Okuyalım o sembolleri; Zelenskiy’nin asker kıyafeti, savaşta birlik ve direnişin sembolüydü. Bu kimliğin değişim hikayesinde, asker kesimi, siyah tonlar, otoriteyi koruma çabasıyla başlayan serüven, yumuşak hatlar üzerinden diplomasiye geçiş yapıyor. “Suitish” demişler… sivil dünyaya, barışa ve yeniden inşaya sembolik yaklaşım olarak tarif buluyor. Savaş yorgunu bir toplumun psikolojik hazırlığını da temsil ediyor.
Giysiler Neden Önemli?
Dış görünümün örtüsü olan giysi, diplomatik arenada söylenmeyenleri “giydirir”. Ben bu noktada liderlik iletişiminin savaş sonrası estetik dönemine girdiğini gösterdiğini düşünüyorum. NYT’ın anlatımı kişisel, sinematografik ve tempolu… küçük ayrıntılarda büyük semboller yakalamaya gayret ediyor. Sınırları kurgulayan hikayeleştirme tekniği diyelim. “Siyah renk” ve “metal yapılar” sürekli tekrar ediyor; karanlığın içinden yeniden doğuş temasını işliyor. Stratejik imaj yönetiminin parçası olarak üst düzey bir “earned media” vak’ası.
İtibar mühendisliği olarak ele alırsak; Zelenskiy’nin lider kimliği insancıllaşıyor. Bundan sonra her uluslararası ziyareti, kıyafetiyle birlikte okunuyor olacak. Görünüş ile değer arasında bağ kurma çabası yanısıra liderlik anlatısında da siyasi iletişim – kültür diplomasisi – duygusal anlatım kokteyli var. Ukrayna’yı savaş mağduru ülkeden, estetik direniş seviyesine konumluyor.
Renkleri Geri Getiren Habercilik
Evrimsel olarak tehdidi fark etmek hayatta kalmayla ilgili bir durum. Bu yüzden beyin kötüyü büyütüyor, iyiyi küçültüyor. Maalesef bugün gazetecilik bu refleksi sistemleştiriyor. Eleştiri, sorgulama, hesap sorma tabii ki, haberciliğin temeli; ama bu dürtü zamanla ‘olumsuzluk’ üretim hattına dönüşüyor.” Okur tıklıyor, editör sayfa süresine bakıyor, reklamcı negatif duygunun tetiklediği dikkat süresini satın alıyor. Sonuç olarak gazetecilik, kendi karanlığını tüketiciye satar hale geldi.

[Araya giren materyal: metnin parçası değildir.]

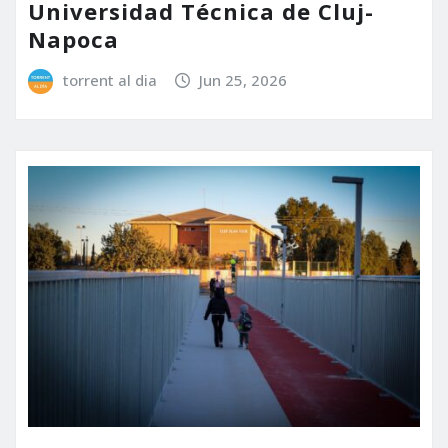
Universidad Técnica de Cluj-
Napoca
torrent al dia
Jun 25, 2026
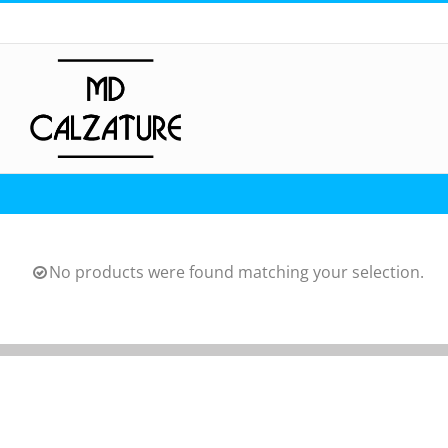
Skip
to
content
No products were found matching your selection.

Gazeteciliğin kaybolan renkleri; mizah, merak, empati, ironi… hepsi aslında hayatımızdan çalınan renkler. O renkleri geri getirmeliyiz. İnsanı öne çıkaran, hayata odaklanan habercilik talep etmeliyiz. Bağlam gazeteciliği de diyebilirim. Öyküleştirmek, arka planı görmek, duyguyu ve insan hikayesini anlatabilmek zor, araştırmaya dayanıyor, imkansız değil.
Son dakika teröründen kurtulmanın yolu tabii ki yalnızca gazetecilik değil, bu bir eko sistem. Marifet son dakikaların en az yaşandığı coğrafya yaratmak.